- **Saved entries**

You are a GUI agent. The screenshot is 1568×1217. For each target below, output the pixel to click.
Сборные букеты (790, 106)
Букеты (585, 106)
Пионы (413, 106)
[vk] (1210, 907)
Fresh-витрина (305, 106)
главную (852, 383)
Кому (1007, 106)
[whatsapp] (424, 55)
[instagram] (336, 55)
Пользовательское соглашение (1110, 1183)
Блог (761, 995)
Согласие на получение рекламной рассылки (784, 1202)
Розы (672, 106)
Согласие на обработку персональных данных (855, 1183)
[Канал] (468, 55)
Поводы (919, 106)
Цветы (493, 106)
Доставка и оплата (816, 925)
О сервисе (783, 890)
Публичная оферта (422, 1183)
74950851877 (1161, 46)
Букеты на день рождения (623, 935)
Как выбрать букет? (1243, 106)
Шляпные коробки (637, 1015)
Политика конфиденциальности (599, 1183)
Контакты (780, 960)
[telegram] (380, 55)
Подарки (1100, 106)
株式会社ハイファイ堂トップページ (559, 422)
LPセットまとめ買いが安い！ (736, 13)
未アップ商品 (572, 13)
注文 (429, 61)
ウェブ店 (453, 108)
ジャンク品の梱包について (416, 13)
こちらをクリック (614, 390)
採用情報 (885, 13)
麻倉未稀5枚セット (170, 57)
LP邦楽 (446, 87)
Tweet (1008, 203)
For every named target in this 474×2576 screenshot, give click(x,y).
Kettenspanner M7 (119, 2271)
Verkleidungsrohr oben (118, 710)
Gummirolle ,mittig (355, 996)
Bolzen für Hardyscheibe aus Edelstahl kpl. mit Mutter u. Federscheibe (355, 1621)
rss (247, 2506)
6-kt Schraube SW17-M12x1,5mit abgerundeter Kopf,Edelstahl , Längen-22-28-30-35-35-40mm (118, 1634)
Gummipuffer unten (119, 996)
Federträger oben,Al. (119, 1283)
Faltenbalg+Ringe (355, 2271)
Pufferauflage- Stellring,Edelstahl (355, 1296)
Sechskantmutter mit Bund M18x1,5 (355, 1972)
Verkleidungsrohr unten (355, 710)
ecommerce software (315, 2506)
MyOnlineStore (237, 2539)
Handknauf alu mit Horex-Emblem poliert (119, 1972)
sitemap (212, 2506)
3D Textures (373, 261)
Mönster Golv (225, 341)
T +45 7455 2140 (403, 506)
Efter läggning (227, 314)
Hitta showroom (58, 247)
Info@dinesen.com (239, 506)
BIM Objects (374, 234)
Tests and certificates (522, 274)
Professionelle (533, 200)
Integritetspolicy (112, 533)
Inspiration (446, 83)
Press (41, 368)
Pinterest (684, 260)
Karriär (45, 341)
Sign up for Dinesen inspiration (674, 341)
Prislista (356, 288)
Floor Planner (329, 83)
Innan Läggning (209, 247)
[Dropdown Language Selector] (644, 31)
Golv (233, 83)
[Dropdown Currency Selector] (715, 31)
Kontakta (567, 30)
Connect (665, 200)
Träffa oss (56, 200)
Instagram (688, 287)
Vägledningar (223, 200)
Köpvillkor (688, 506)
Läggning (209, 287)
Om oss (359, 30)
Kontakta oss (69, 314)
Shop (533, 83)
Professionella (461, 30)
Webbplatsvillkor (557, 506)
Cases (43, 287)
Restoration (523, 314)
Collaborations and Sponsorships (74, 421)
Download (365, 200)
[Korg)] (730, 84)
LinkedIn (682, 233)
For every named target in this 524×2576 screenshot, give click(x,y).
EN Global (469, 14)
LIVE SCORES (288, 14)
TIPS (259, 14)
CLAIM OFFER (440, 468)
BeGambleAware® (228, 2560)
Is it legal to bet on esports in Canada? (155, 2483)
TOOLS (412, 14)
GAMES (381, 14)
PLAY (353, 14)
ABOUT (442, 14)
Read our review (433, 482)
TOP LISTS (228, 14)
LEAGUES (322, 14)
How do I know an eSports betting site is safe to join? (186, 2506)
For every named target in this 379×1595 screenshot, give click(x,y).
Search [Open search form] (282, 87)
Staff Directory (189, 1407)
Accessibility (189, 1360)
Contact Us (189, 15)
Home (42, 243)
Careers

- **WORK TO COMPLETE**
From the records above, quote only the lines running from the line with "Блог (761, 995)" to the line with "74950851877 (1161, 46)", both lines included.

- **RESPONSE**
Блог (761, 995)
Согласие на получение рекламной рассылки (784, 1202)
Розы (672, 106)
Согласие на обработку персональных данных (855, 1183)
[Канал] (468, 55)
Поводы (919, 106)
Цветы (493, 106)
Доставка и оплата (816, 925)
О сервисе (783, 890)
Публичная оферта (422, 1183)
74950851877 (1161, 46)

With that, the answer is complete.